En lisant en 1953 le texte de Bernanos, Poulenc s’enthousiasme et décide rapidement d’en composer une musique d’opéra. Il s’y consacre plusieurs mois, puis s’en détache pour d’autres activités et projets, y revient après des épreuves dans sa vie privée et n’achève son travail qu’en 1956. La création a lieu à la Scala de Milan début 1957 avec Virginia Zeani, et à Paris en juin avec Denise Duval. Le succès est au rendez-vous, de nombreux opéras le reprennent, mais Poulenc est fatigué et part se reposer dans le midi.

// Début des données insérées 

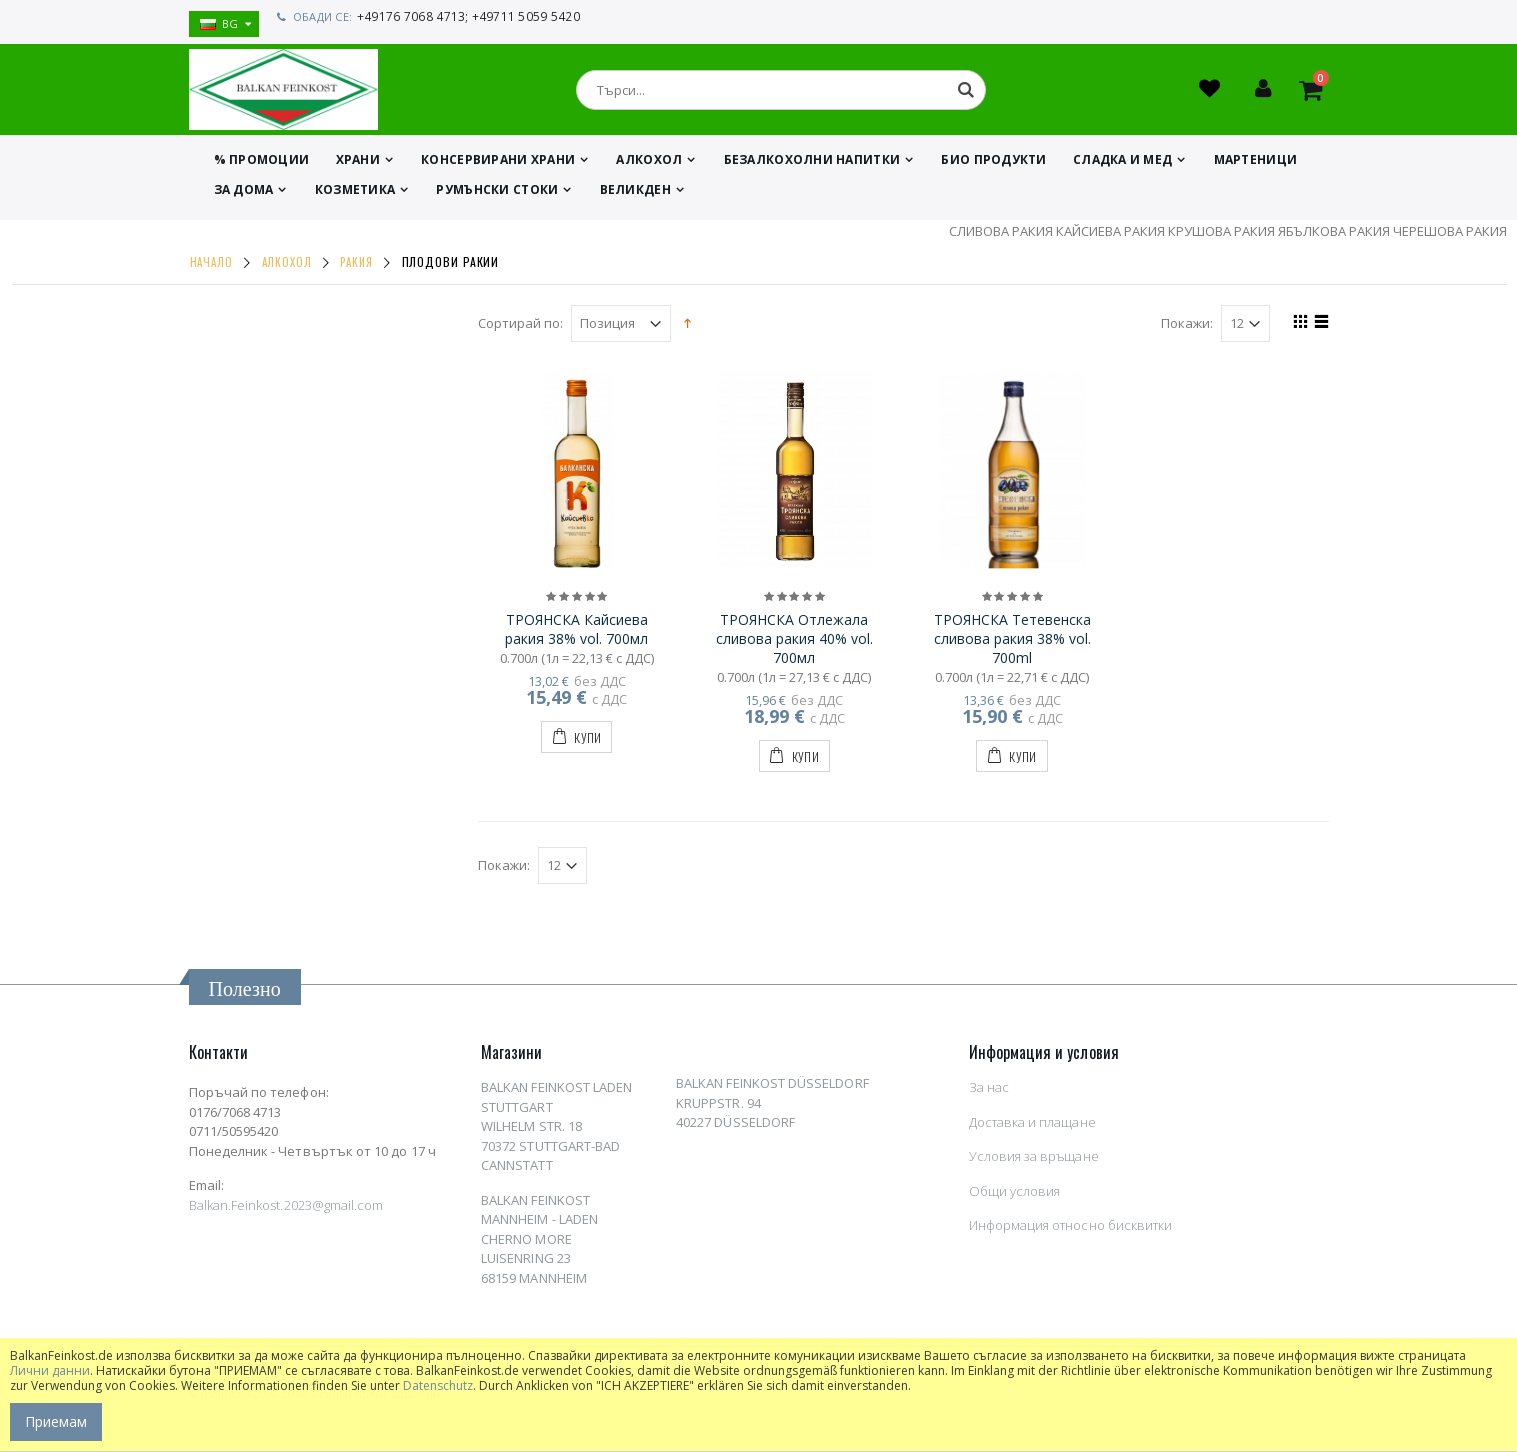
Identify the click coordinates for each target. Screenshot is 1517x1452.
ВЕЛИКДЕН (635, 194)
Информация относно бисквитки (1071, 1230)
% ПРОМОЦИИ (262, 164)
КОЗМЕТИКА (355, 194)
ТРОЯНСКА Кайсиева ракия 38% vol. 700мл (576, 634)
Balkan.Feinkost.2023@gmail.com (286, 1210)
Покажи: (1187, 328)
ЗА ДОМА (244, 194)
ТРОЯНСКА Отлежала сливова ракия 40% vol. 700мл (794, 643)
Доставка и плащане (1032, 1127)
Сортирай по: (520, 328)
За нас (989, 1092)
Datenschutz (438, 1385)
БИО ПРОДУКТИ (993, 164)
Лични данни (50, 1370)
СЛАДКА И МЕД (1122, 164)
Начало (211, 267)
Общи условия (1015, 1196)
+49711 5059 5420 (521, 16)
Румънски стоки (497, 194)
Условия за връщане (1034, 1161)
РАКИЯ (356, 267)
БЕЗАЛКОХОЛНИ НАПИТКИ (812, 164)
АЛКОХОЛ (649, 164)
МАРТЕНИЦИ (1255, 164)
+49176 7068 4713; (411, 16)
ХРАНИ (358, 164)
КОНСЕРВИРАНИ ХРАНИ (498, 164)
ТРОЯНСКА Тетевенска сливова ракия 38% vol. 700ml (1012, 643)
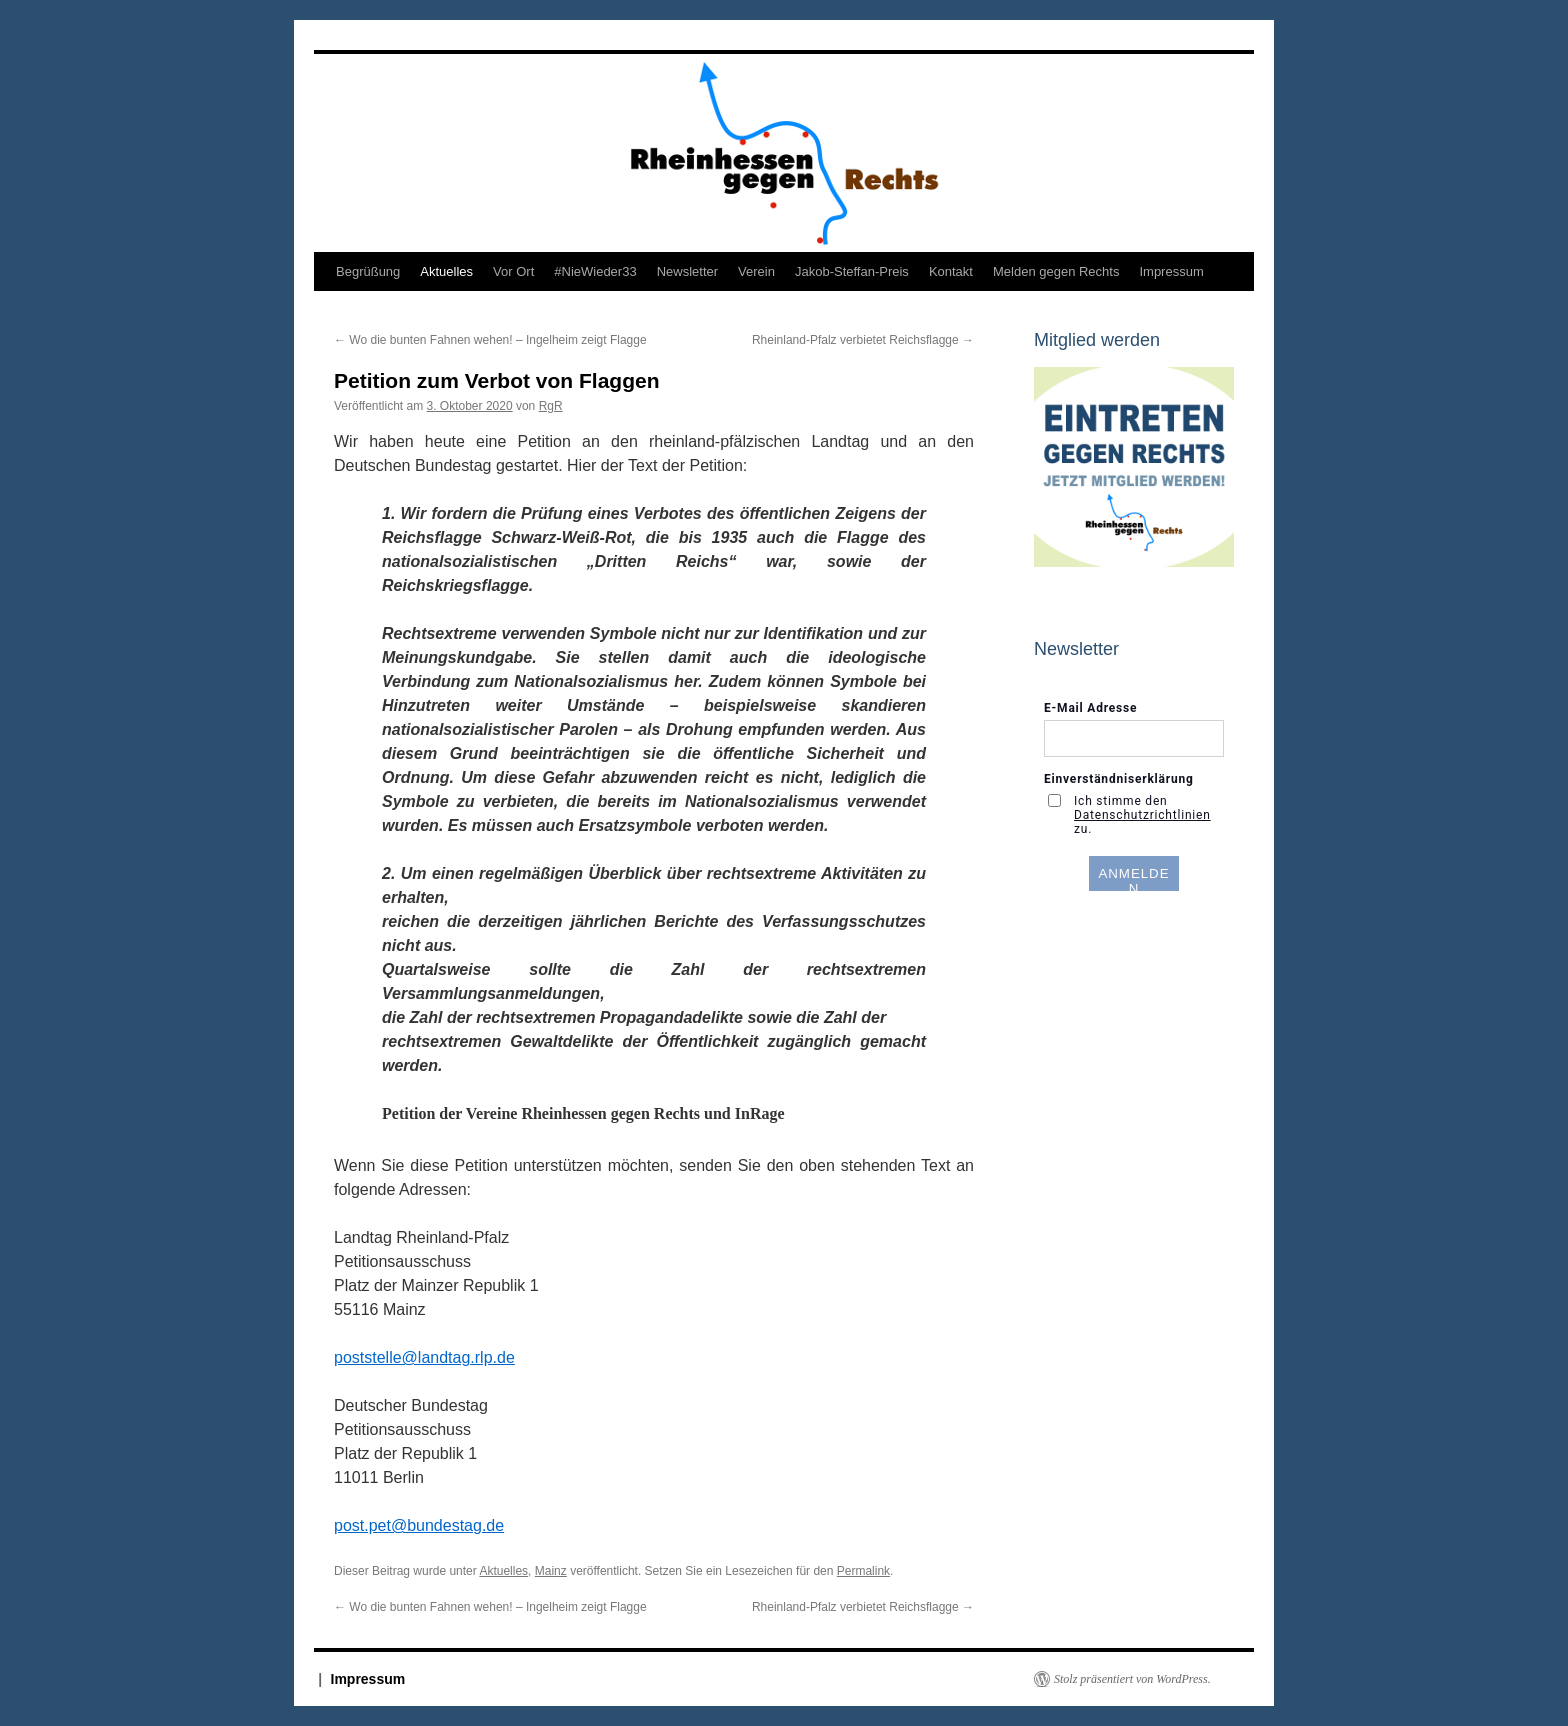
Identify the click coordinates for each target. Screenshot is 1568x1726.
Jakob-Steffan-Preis (852, 271)
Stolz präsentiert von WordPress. (1132, 1679)
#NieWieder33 (595, 271)
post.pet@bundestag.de (419, 1525)
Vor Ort (513, 271)
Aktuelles (446, 271)
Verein (756, 271)
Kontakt (951, 271)
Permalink (863, 1571)
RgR (551, 406)
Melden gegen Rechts (1056, 271)
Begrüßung (368, 271)
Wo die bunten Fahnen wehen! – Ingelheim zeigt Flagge (490, 340)
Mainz (551, 1571)
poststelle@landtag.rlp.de (424, 1357)
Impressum (1171, 271)
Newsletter (687, 271)
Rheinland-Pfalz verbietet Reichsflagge (863, 340)
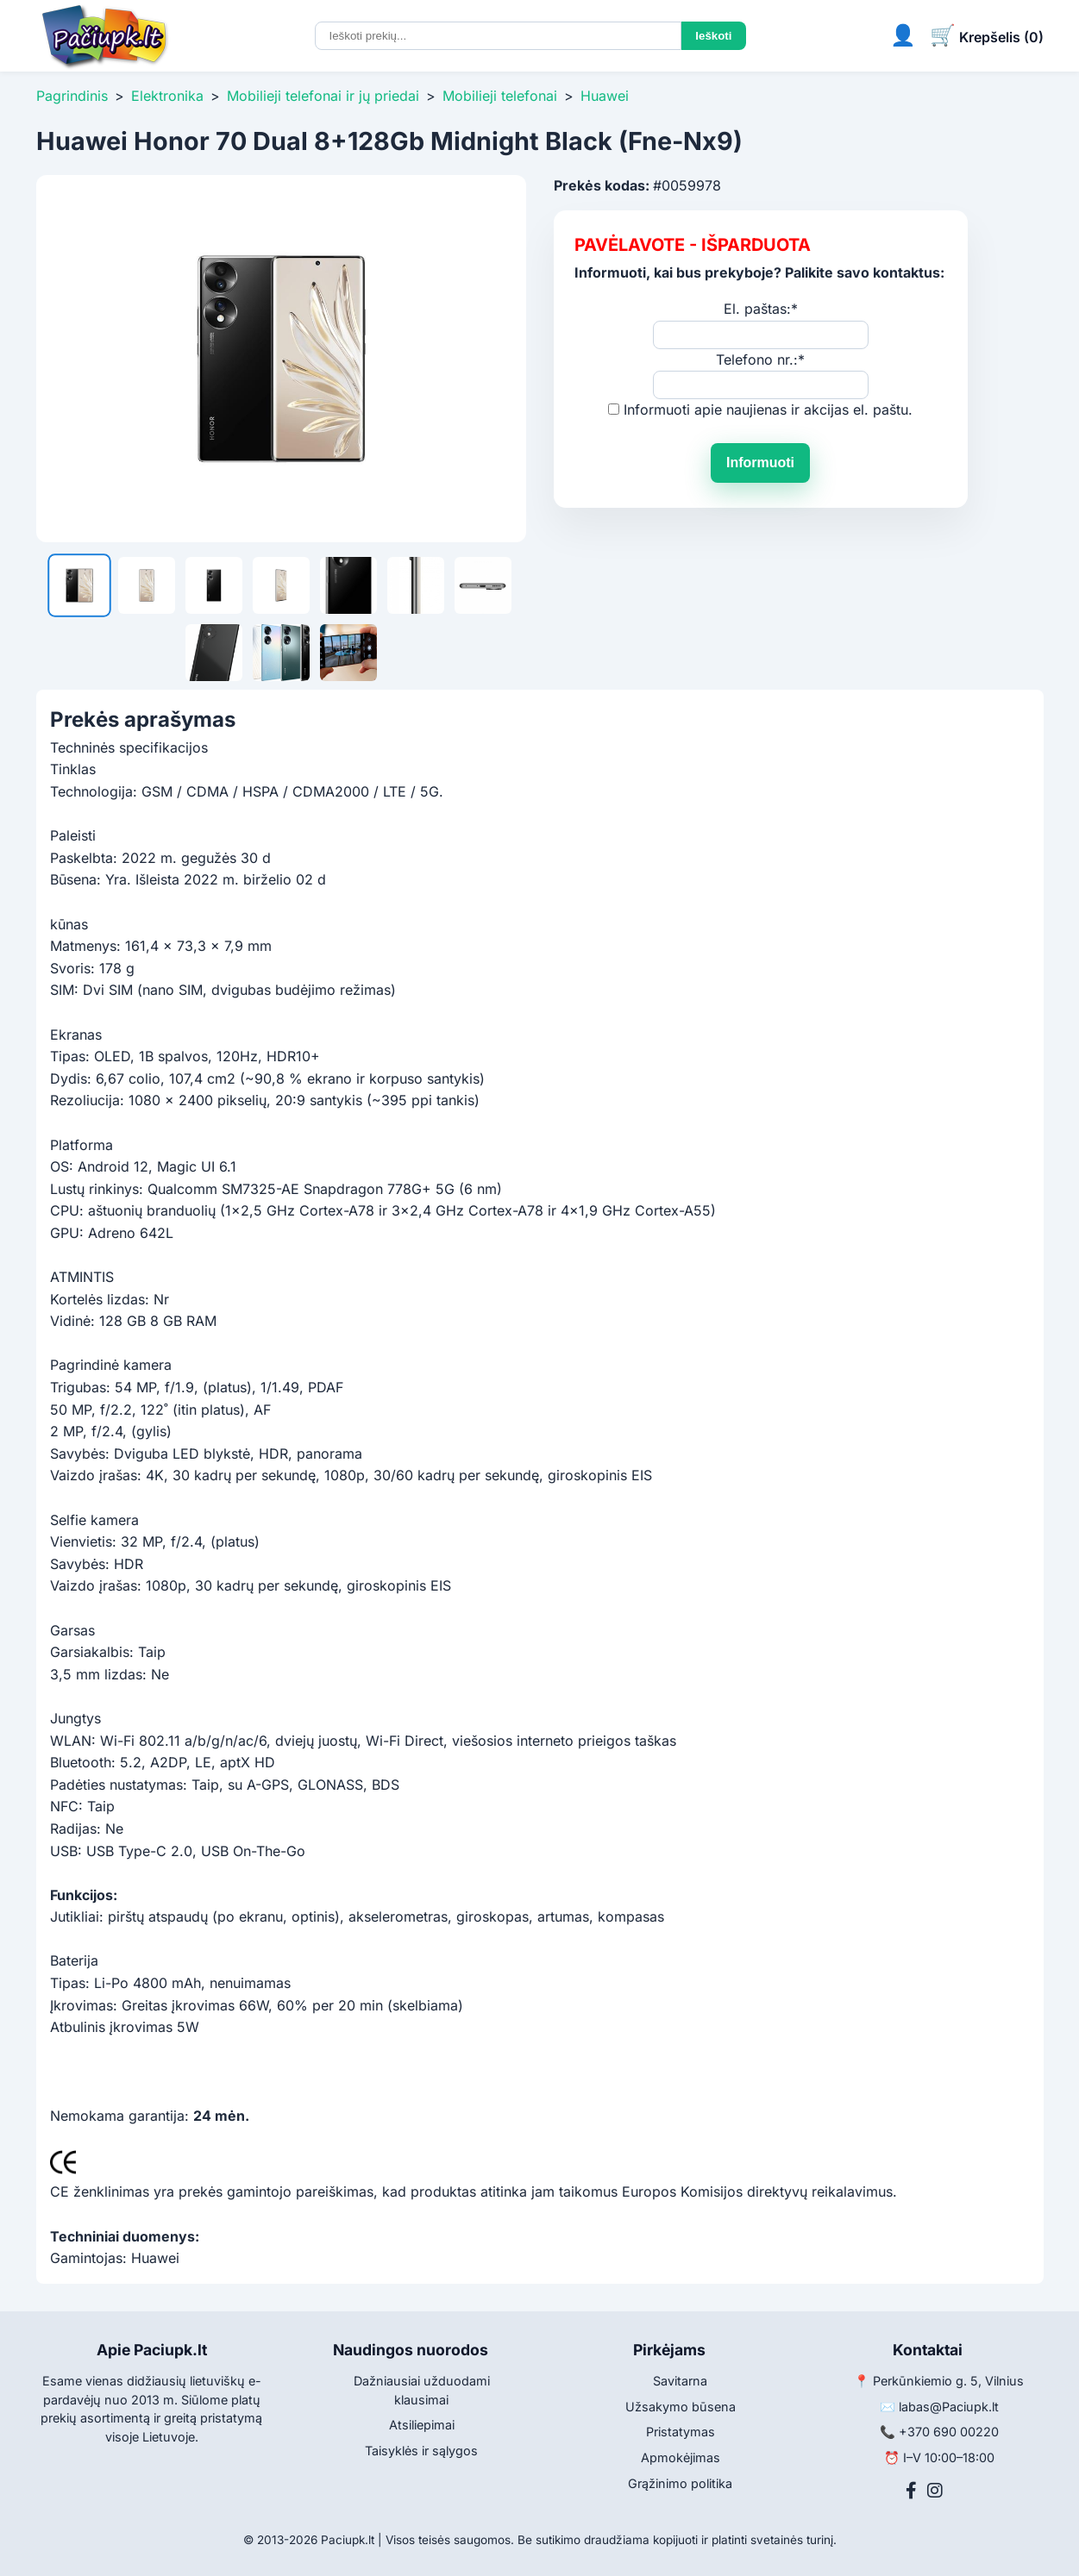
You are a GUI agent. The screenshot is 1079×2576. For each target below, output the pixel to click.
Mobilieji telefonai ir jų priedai (323, 95)
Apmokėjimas (680, 2457)
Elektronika (167, 95)
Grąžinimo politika (680, 2483)
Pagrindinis (72, 95)
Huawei (604, 95)
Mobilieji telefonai (499, 95)
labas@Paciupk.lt (949, 2406)
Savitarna (680, 2380)
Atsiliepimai (422, 2424)
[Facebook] (911, 2490)
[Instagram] (935, 2490)
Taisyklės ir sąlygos (421, 2450)
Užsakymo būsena (680, 2406)
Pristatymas (680, 2431)
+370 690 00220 (949, 2431)
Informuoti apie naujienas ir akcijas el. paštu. (768, 409)
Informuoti (760, 462)
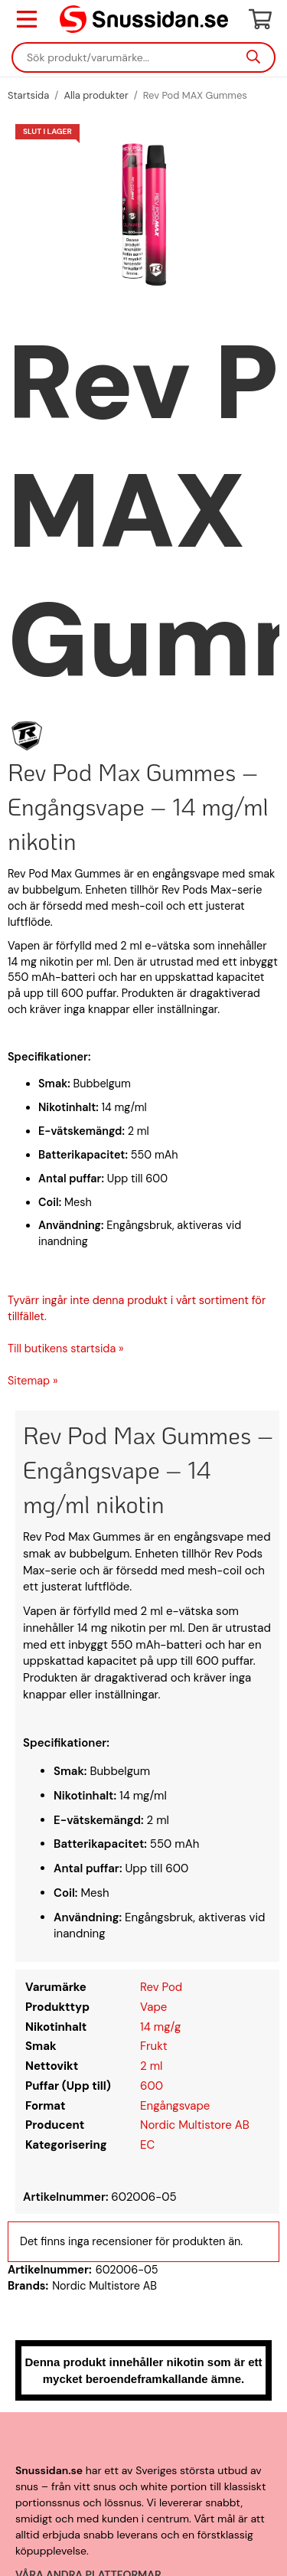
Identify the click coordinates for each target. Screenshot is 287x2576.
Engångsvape (175, 2105)
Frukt (154, 2046)
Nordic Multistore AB (194, 2125)
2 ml (151, 2066)
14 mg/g (160, 2027)
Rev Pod (161, 1987)
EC (147, 2145)
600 (151, 2086)
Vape (153, 2007)
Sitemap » (32, 1381)
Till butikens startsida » (66, 1348)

Il compose La Voix humaine pour soprano seule, sur un texte de Cocteau, créée à Paris début 1959 par Denise Duval, puis un Gloria, pour soprano et chœur mixte, peu conventionnel, la voix de soprano semblant imiter le chant libre et insouciant des anges, et le chœur accompagnant magnifiquement cette prière de chants proches du grégorien. 

 

Les dernières années

Après une tournée triomphale aux Etats-Unis, où sont données toutes ses dernières œuvres, Poulenc rentre en France et compose encore une pièce lyrique pour soprano seule sur un texte de Cocteau, La Dame de Monte Carlo, dédiée à sa chère Denise Duval. Puis il écrit une œuvre religieuse Les sept Répons de ténèbres dont certains rappellent des passages des Carmélites. De retour d’un récital à Maastricht avec Denise Duval, il meurt brutalement dans son appartement parisien fin janvier 1963.

 

Une postérité sans purgatoire

Poulenc est resté en haut de l’affiche après sa mort et continue d’être joué partout dans le monde, qu’il s’agisse de ses œuvres instrumentales, de ses œuvres chorales, de ses mélodies ou de ses opéras. Dialogues des Carmélites remportent toujours des succès publics, tant cette tragédie illuminée par des chanteuses incarnant des saintes religieuses victimes de la Terreur bouleverse nos sentiments humains et nous touche au plus profond de l’âme. La mise en scène d’Olivier Py au Théâtre des Champs Elysées en 2013, avec Patricia Petibon, Sandrine Piau, Sophie Koch, Véronique Gens et Rosalind Plowright, est un miracle de réussite dramatique et lyrique.